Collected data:
* * *
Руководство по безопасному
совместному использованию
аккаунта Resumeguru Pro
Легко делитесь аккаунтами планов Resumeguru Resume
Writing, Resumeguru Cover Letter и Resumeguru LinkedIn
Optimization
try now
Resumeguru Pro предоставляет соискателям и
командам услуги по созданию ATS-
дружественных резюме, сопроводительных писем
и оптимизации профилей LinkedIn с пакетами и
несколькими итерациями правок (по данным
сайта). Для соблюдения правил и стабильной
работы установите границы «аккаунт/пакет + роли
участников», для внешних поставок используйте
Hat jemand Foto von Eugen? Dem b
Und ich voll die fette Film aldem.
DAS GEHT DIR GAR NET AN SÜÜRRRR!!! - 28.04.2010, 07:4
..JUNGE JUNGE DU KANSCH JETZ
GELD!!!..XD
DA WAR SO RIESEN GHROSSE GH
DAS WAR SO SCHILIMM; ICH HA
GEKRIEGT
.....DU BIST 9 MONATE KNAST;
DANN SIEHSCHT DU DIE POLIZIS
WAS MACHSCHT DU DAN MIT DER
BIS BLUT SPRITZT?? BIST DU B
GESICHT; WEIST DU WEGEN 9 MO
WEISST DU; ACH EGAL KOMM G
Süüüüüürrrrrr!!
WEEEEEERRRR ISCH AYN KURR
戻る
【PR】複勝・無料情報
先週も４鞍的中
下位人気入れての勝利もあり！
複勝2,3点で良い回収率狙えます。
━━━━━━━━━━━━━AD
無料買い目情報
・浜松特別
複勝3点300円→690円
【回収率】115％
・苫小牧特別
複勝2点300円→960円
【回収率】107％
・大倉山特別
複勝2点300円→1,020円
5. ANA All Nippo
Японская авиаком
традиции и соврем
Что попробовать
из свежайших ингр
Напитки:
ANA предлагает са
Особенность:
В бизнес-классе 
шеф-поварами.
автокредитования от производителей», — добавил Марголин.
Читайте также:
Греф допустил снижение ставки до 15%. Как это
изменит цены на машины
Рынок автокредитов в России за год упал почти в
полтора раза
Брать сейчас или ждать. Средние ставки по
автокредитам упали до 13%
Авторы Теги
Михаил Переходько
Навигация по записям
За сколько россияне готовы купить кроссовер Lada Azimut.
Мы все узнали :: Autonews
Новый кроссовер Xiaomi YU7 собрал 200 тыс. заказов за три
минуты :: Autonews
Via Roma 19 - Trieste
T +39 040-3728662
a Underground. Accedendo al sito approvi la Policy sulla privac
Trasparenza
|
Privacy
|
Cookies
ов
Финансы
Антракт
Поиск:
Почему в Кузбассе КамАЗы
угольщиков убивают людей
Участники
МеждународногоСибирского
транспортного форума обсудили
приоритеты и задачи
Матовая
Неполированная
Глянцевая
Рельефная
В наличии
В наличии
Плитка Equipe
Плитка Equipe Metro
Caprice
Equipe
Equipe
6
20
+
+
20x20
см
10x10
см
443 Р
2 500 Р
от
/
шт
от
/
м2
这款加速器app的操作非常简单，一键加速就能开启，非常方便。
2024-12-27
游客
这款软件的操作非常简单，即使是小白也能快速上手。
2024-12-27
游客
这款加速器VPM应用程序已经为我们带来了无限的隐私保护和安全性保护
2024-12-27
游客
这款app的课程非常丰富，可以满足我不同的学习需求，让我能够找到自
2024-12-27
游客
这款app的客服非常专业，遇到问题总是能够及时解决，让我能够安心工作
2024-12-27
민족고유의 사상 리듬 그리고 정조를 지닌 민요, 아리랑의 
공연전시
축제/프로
* * *
### Task goal
Exactly reproduce all of the entries.

### Completed exercise
Руководство по безопасному
совместному использованию
аккаунта Resumeguru Pro
Легко делитесь аккаунтами планов Resumeguru Resume
Writing, Resumeguru Cover Letter и Resumeguru LinkedIn
Optimization
try now
Resumeguru Pro предоставляет соискателям и
командам услуги по созданию ATS-
дружественных резюме, сопроводительных писем
и оптимизации профилей LinkedIn с пакетами и
несколькими итерациями правок (по данным
сайта). Для соблюдения правил и стабильной
работы установите границы «аккаунт/пакет + роли
участников», для внешних поставок используйте
Hat jemand Foto von Eugen? Dem b
Und ich voll die fette Film aldem.
DAS GEHT DIR GAR NET AN SÜÜRRRR!!! - 28.04.2010, 07:4
..JUNGE JUNGE DU KANSCH JETZ
GELD!!!..XD
DA WAR SO RIESEN GHROSSE GH
DAS WAR SO SCHILIMM; ICH HA
GEKRIEGT
.....DU BIST 9 MONATE KNAST;
DANN SIEHSCHT DU DIE POLIZIS
WAS MACHSCHT DU DAN MIT DER
BIS BLUT SPRITZT?? BIST DU B
GESICHT; WEIST DU WEGEN 9 MO
WEISST DU; ACH EGAL KOMM G
Süüüüüürrrrrr!!
WEEEEEERRRR ISCH AYN KURR
戻る
【PR】複勝・無料情報
先週も４鞍的中
下位人気入れての勝利もあり！
複勝2,3点で良い回収率狙えます。
━━━━━━━━━━━━━AD
無料買い目情報
・浜松特別
複勝3点300円→690円
【回収率】115％
・苫小牧特別
複勝2点300円→960円
【回収率】107％
・大倉山特別
複勝2点300円→1,020円
5. ANA All Nippo
Японская авиаком
традиции и соврем
Что попробовать
из свежайших ингр
Напитки:
ANA предлагает са
Особенность:
В бизнес-классе 
шеф-поварами.
автокредитования от производителей», — добавил Марголин.
Читайте также:
Греф допустил снижение ставки до 15%. Как это
изменит цены на машины
Рынок автокредитов в России за год упал почти в
полтора раза
Брать сейчас или ждать. Средние ставки по
автокредитам упали до 13%
Авторы Теги
Михаил Переходько
Навигация по записям
За сколько россияне готовы купить кроссовер Lada Azimut.
Мы все узнали :: Autonews
Новый кроссовер Xiaomi YU7 собрал 200 тыс. заказов за три
минуты :: Autonews
Via Roma 19 - Trieste
T +39 040-3728662
a Underground. Accedendo al sito approvi la Policy sulla privac
Trasparenza
|
Privacy
|
Cookies
ов
Финансы
Антракт
Поиск:
Почему в Кузбассе КамАЗы
угольщиков убивают людей
Участники
МеждународногоСибирского
транспортного форума обсудили
приоритеты и задачи
Матовая
Неполированная
Глянцевая
Рельефная
В наличии
В наличии
Плитка Equipe
Плитка Equipe Metro
Caprice
Equipe
Equipe
6
20
+
+
20x20
см
10x10
см
443 Р
2 500 Р
от
/
шт
от
/
м2
这款加速器app的操作非常简单，一键加速就能开启，非常方便。
2024-12-27
游客
这款软件的操作非常简单，即使是小白也能快速上手。
2024-12-27
游客
这款加速器VPM应用程序已经为我们带来了无限的隐私保护和安全性保护
2024-12-27
游客
这款app的课程非常丰富，可以满足我不同的学习需求，让我能够找到自
2024-12-27
游客
这款app的客服非常专业，遇到问题总是能够及时解决，让我能够安心工作
2024-12-27
민족고유의 사상 리듬 그리고 정조를 지닌 민요, 아리랑의 
공연전시
축제/프로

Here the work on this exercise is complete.